In the EU’s view, many of them are potentially dangerous or have not been sufficiently researched. The European Chemicals Agency (ECHA) emphasizes that the aim is to “make tattoo inks and permanent makeup safer.”

Compulsory vaccines in care

People employed in the care sector will have to be vaccinated against Covid-19 if they want to keep their jobs next year. The vaccine mandates apply to carers, doctors, midwives and nurses and will come into force in on March 15th, 2022.

Those who can’t be vaccinated for medical reasons will need an exemption from their doctor.

There is also likely to be a parliamentary debate on introducing a general vaccine mandate in January – a move that the German Ethics Council has recommended – so watch this space.

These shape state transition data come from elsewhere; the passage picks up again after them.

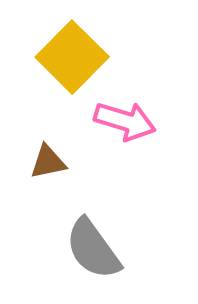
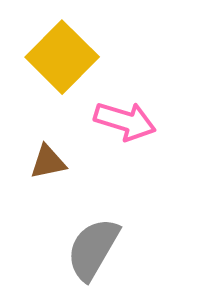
yellow square: moved 10 px left
gray semicircle: rotated 66 degrees clockwise
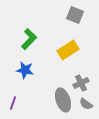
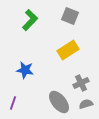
gray square: moved 5 px left, 1 px down
green L-shape: moved 1 px right, 19 px up
gray ellipse: moved 4 px left, 2 px down; rotated 20 degrees counterclockwise
gray semicircle: rotated 128 degrees clockwise
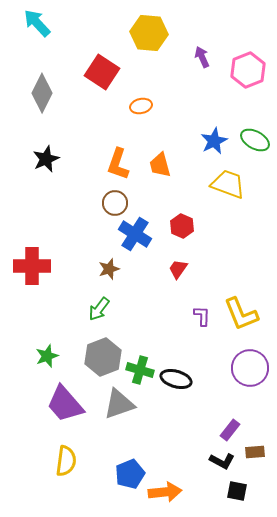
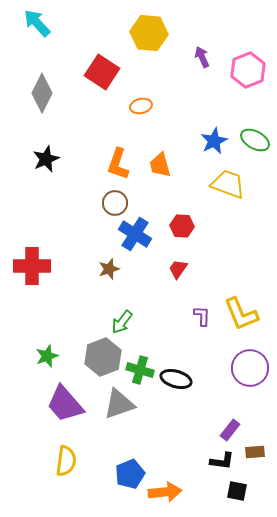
red hexagon: rotated 20 degrees counterclockwise
green arrow: moved 23 px right, 13 px down
black L-shape: rotated 20 degrees counterclockwise
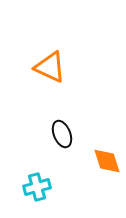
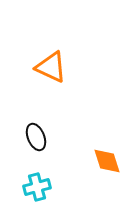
orange triangle: moved 1 px right
black ellipse: moved 26 px left, 3 px down
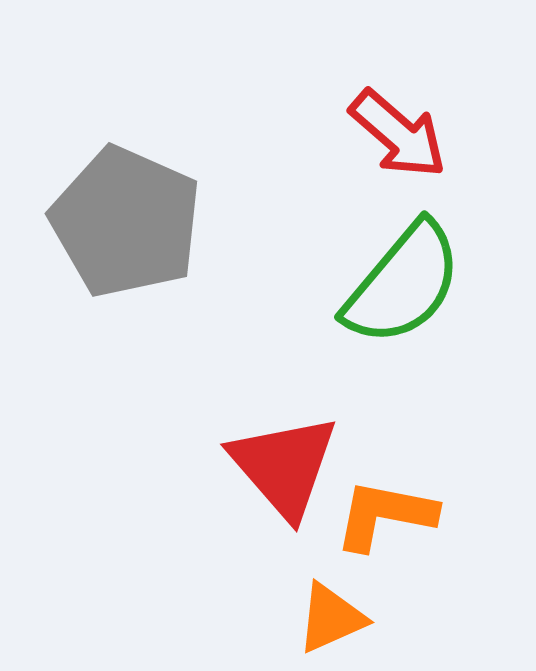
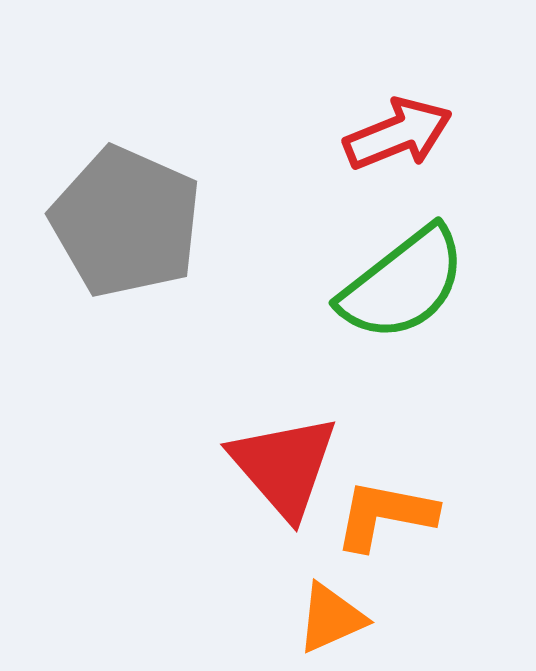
red arrow: rotated 63 degrees counterclockwise
green semicircle: rotated 12 degrees clockwise
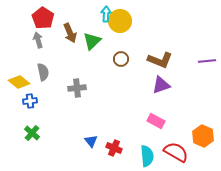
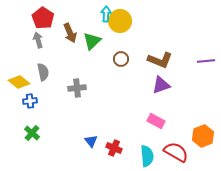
purple line: moved 1 px left
orange hexagon: rotated 15 degrees clockwise
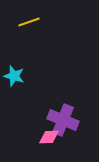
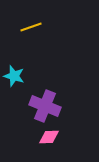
yellow line: moved 2 px right, 5 px down
purple cross: moved 18 px left, 14 px up
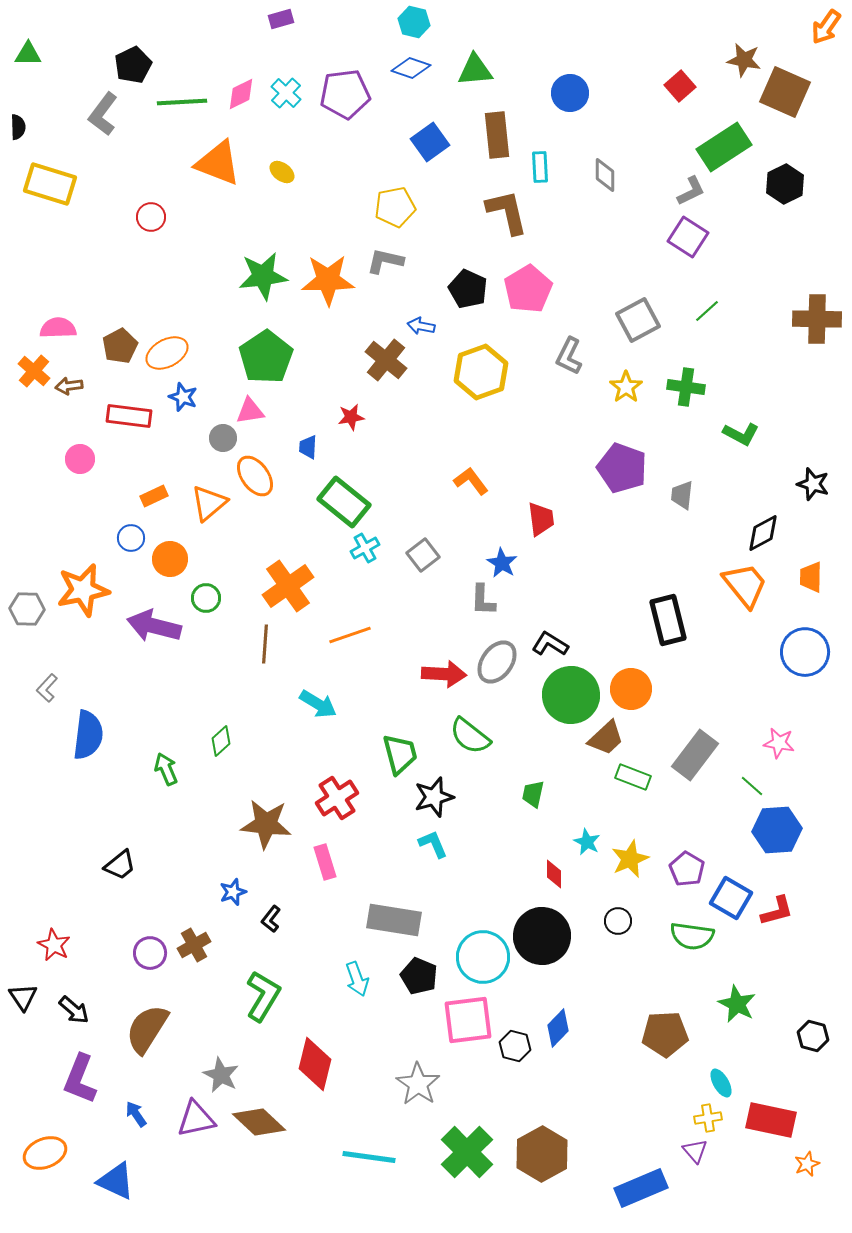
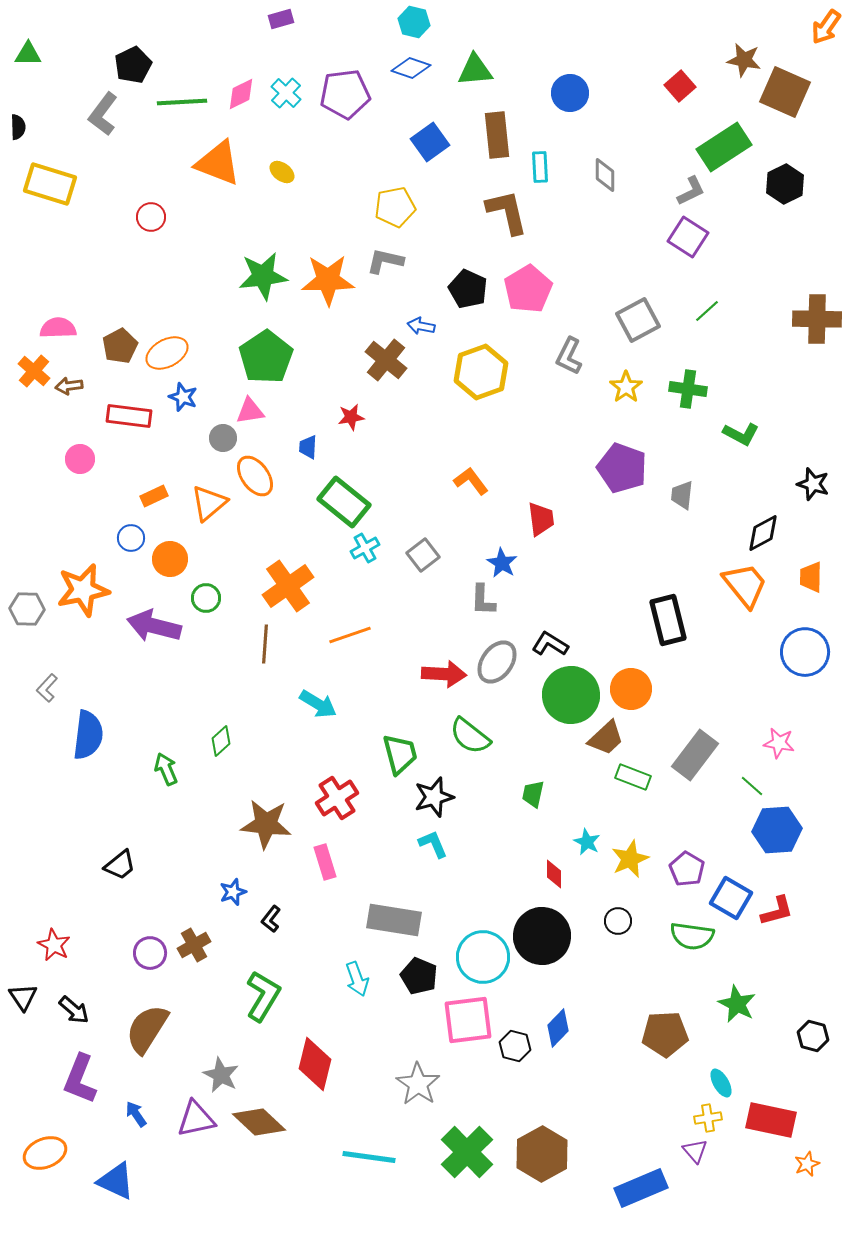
green cross at (686, 387): moved 2 px right, 2 px down
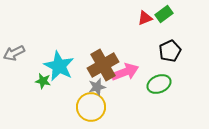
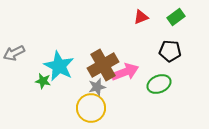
green rectangle: moved 12 px right, 3 px down
red triangle: moved 4 px left, 1 px up
black pentagon: rotated 30 degrees clockwise
yellow circle: moved 1 px down
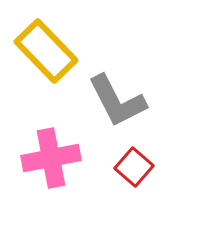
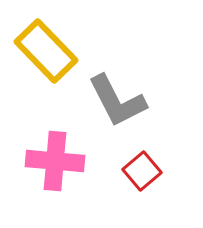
pink cross: moved 4 px right, 3 px down; rotated 16 degrees clockwise
red square: moved 8 px right, 4 px down; rotated 9 degrees clockwise
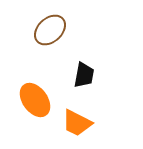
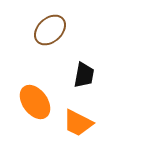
orange ellipse: moved 2 px down
orange trapezoid: moved 1 px right
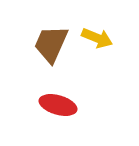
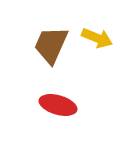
brown trapezoid: moved 1 px down
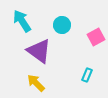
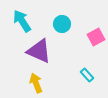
cyan circle: moved 1 px up
purple triangle: rotated 12 degrees counterclockwise
cyan rectangle: rotated 64 degrees counterclockwise
yellow arrow: rotated 24 degrees clockwise
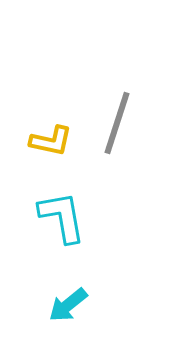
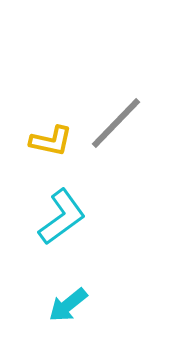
gray line: moved 1 px left; rotated 26 degrees clockwise
cyan L-shape: rotated 64 degrees clockwise
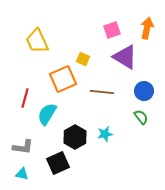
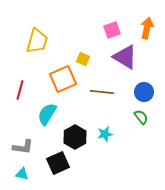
yellow trapezoid: rotated 140 degrees counterclockwise
blue circle: moved 1 px down
red line: moved 5 px left, 8 px up
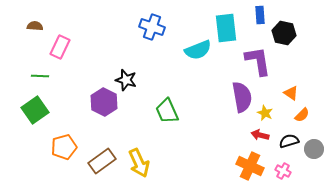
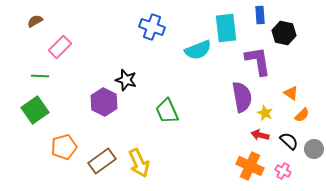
brown semicircle: moved 5 px up; rotated 35 degrees counterclockwise
pink rectangle: rotated 20 degrees clockwise
black semicircle: rotated 60 degrees clockwise
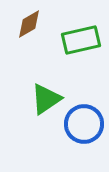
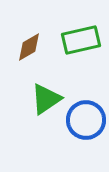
brown diamond: moved 23 px down
blue circle: moved 2 px right, 4 px up
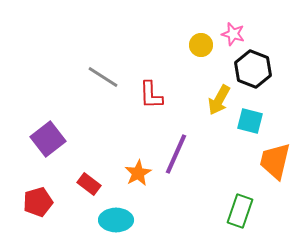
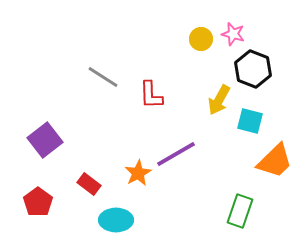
yellow circle: moved 6 px up
purple square: moved 3 px left, 1 px down
purple line: rotated 36 degrees clockwise
orange trapezoid: rotated 147 degrees counterclockwise
red pentagon: rotated 20 degrees counterclockwise
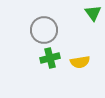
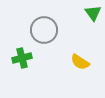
green cross: moved 28 px left
yellow semicircle: rotated 42 degrees clockwise
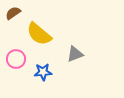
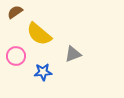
brown semicircle: moved 2 px right, 1 px up
gray triangle: moved 2 px left
pink circle: moved 3 px up
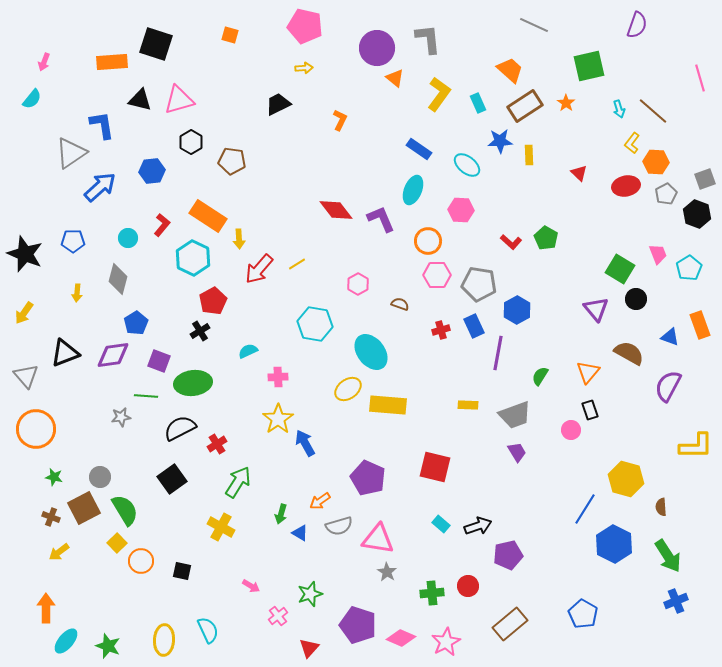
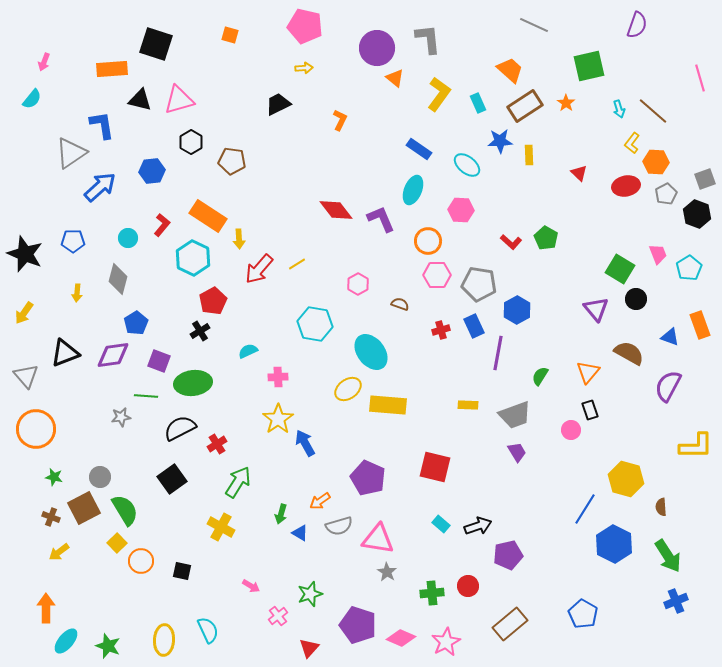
orange rectangle at (112, 62): moved 7 px down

READ ALSO: German Ethics Council recommends extending vaccine mandates

Tightening rules around mini jobs

In an attempt to stop exploitation of “mini-job” rules, the government will require employers to give more details on a mini-jobber such as their tax ID number starting in January 1st. The Minijob-Zentrale will inform the employer wether the employee has another mini-job.

Mini-jobs are part-time contracts that allow people to earn up to €450 a month without paying social security contributions. While someone can have more than one mini job at a time they are not allowed to earn more than €450 in total.

Unemployment registration goes online

Jobcenter Germany

A sign in front of an employment agency location in the Hannover region. Photo: dpa | Julian Stratenschulte

As of January 1st people who sign on for unemployment benefits can do so online using the Agentur für Arbeit website. But one needs a digital ID card to do so.

It will still be possible to sign on by going to your local employment agency.

End to subsidies for plug-in hybrids

Many hybrid cars will no longer benefit from government subsidies from 2022 onwards. A change to the law means that subsidies will only apply to cars with an electric range of at last 60 kilometres.

Ban on thin plastic bags

As of January 1st, plastic shopping bags will no longer be offered at German supermarket checkouts.

The ban applies to super-thin shopping bags. Bags for vegetables and multiple use plastic bags will not be affected.

Higher allowance for children of separated parents

Children of divorced couples will entitled to slightly more maintenance in the new year.

From January 1st, the minimum maintenance for children of separated parents under six years of age will be 396 euros per month, an increase of three euros.

For children aged six to eleven, the minimum maintenance will be 455 euros, an increase of four euros. For children aged 12 to 17, the payment will increase by five euros to 533 euros per month.